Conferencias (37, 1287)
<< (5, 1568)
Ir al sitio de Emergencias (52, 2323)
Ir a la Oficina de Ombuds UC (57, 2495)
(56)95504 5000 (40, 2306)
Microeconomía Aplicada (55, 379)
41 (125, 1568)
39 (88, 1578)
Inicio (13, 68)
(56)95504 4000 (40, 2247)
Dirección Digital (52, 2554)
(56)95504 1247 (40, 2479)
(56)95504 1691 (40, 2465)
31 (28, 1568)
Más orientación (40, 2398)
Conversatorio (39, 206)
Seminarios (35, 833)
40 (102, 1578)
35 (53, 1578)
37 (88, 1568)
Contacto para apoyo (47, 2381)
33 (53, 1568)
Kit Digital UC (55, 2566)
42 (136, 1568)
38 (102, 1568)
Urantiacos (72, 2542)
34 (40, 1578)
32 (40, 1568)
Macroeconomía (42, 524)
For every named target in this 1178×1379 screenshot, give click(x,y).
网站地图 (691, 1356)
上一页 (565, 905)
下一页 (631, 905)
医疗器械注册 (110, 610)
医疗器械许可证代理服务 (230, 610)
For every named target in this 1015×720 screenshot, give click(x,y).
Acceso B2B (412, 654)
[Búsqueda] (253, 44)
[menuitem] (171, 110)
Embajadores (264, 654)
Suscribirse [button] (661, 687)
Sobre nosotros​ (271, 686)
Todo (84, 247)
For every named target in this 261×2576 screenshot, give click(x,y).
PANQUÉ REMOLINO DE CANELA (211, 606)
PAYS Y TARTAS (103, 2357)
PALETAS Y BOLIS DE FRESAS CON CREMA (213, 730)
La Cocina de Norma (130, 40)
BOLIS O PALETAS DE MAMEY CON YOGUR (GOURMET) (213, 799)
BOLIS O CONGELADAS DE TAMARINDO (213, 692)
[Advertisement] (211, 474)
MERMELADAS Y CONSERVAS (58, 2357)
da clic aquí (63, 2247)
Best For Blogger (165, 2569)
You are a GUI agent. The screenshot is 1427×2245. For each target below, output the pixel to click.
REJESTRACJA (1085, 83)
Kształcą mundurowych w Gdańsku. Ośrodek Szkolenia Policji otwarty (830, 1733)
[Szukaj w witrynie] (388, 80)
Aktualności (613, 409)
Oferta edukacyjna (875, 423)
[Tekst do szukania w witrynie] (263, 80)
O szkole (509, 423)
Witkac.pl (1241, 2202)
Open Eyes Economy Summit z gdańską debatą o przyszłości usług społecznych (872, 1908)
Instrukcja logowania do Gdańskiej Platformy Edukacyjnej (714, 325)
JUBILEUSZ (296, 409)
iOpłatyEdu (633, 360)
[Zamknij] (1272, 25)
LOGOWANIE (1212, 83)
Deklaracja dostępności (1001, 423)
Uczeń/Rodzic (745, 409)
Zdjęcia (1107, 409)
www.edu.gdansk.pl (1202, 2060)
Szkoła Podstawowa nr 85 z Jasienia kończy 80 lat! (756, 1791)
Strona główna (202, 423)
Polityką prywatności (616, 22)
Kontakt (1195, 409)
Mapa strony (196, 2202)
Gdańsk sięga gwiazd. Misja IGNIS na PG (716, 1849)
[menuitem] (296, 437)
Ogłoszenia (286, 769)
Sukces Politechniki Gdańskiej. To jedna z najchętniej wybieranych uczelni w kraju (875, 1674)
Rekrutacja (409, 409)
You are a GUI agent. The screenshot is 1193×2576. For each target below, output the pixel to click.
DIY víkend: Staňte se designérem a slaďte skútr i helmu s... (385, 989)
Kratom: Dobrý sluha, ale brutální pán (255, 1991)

********

PROBLEM TO WORK ON: Copy the records above exactly as they appear.

OUTPUT FOR THIS EXERCISE:
Conferencias (37, 1287)
<< (5, 1568)
Ir al sitio de Emergencias (52, 2323)
Ir a la Oficina de Ombuds UC (57, 2495)
(56)95504 5000 (40, 2306)
Microeconomía Aplicada (55, 379)
41 (125, 1568)
39 (88, 1578)
Inicio (13, 68)
(56)95504 4000 (40, 2247)
Dirección Digital (52, 2554)
(56)95504 1247 (40, 2479)
(56)95504 1691 (40, 2465)
31 (28, 1568)
Más orientación (40, 2398)
Conversatorio (39, 206)
Seminarios (35, 833)
40 (102, 1578)
35 (53, 1578)
37 (88, 1568)
Contacto para apoyo (47, 2381)
33 (53, 1568)
Kit Digital UC (55, 2566)
42 (136, 1568)
38 (102, 1568)
Urantiacos (72, 2542)
34 (40, 1578)
32 (40, 1568)
Macroeconomía (42, 524)
For every named target in this 1178×1379 screenshot, give click(x,y).
网站地图 (691, 1356)
上一页 (565, 905)
下一页 (631, 905)
医疗器械注册 (110, 610)
医疗器械许可证代理服务 (230, 610)
For every named target in this 1015×720 screenshot, give click(x,y).
Acceso B2B (412, 654)
[Búsqueda] (253, 44)
[menuitem] (171, 110)
Embajadores (264, 654)
Suscribirse [button] (661, 687)
Sobre nosotros​ (271, 686)
Todo (84, 247)
For every named target in this 261×2576 screenshot, give click(x,y).
PANQUÉ REMOLINO DE CANELA (211, 606)
PAYS Y TARTAS (103, 2357)
PALETAS Y BOLIS DE FRESAS CON CREMA (213, 730)
La Cocina de Norma (130, 40)
BOLIS O PALETAS DE MAMEY CON YOGUR (GOURMET) (213, 799)
BOLIS O CONGELADAS DE TAMARINDO (213, 692)
[Advertisement] (211, 474)
MERMELADAS Y CONSERVAS (58, 2357)
da clic aquí (63, 2247)
Best For Blogger (165, 2569)
You are a GUI agent. The screenshot is 1427×2245. For each target below, output the pixel to click.
REJESTRACJA (1085, 83)
Kształcą mundurowych w Gdańsku. Ośrodek Szkolenia Policji otwarty (830, 1733)
[Szukaj w witrynie] (388, 80)
Aktualności (613, 409)
Oferta edukacyjna (875, 423)
[Tekst do szukania w witrynie] (263, 80)
O szkole (509, 423)
Witkac.pl (1241, 2202)
Open Eyes Economy Summit z gdańską debatą o przyszłości usług społecznych (872, 1908)
Instrukcja logowania do Gdańskiej Platformy Edukacyjnej (714, 325)
JUBILEUSZ (296, 409)
iOpłatyEdu (633, 360)
[Zamknij] (1272, 25)
LOGOWANIE (1212, 83)
Deklaracja dostępności (1001, 423)
Uczeń/Rodzic (745, 409)
Zdjęcia (1107, 409)
www.edu.gdansk.pl (1202, 2060)
Szkoła Podstawowa nr 85 z Jasienia kończy 80 lat! (756, 1791)
Strona główna (202, 423)
Polityką prywatności (616, 22)
Kontakt (1195, 409)
Mapa strony (196, 2202)
Gdańsk sięga gwiazd. Misja IGNIS na PG (716, 1849)
[menuitem] (296, 437)
Ogłoszenia (286, 769)
Sukces Politechniki Gdańskiej. To jedna z najchętniej wybieranych uczelni w kraju (875, 1674)
Rekrutacja (409, 409)
You are a GUI agent. The screenshot is 1193×2576. For each target below, output the pixel to click.
DIY víkend: Staňte se designérem a slaďte skútr i helmu s... (385, 989)
Kratom: Dobrý sluha, ale brutální pán (255, 1991)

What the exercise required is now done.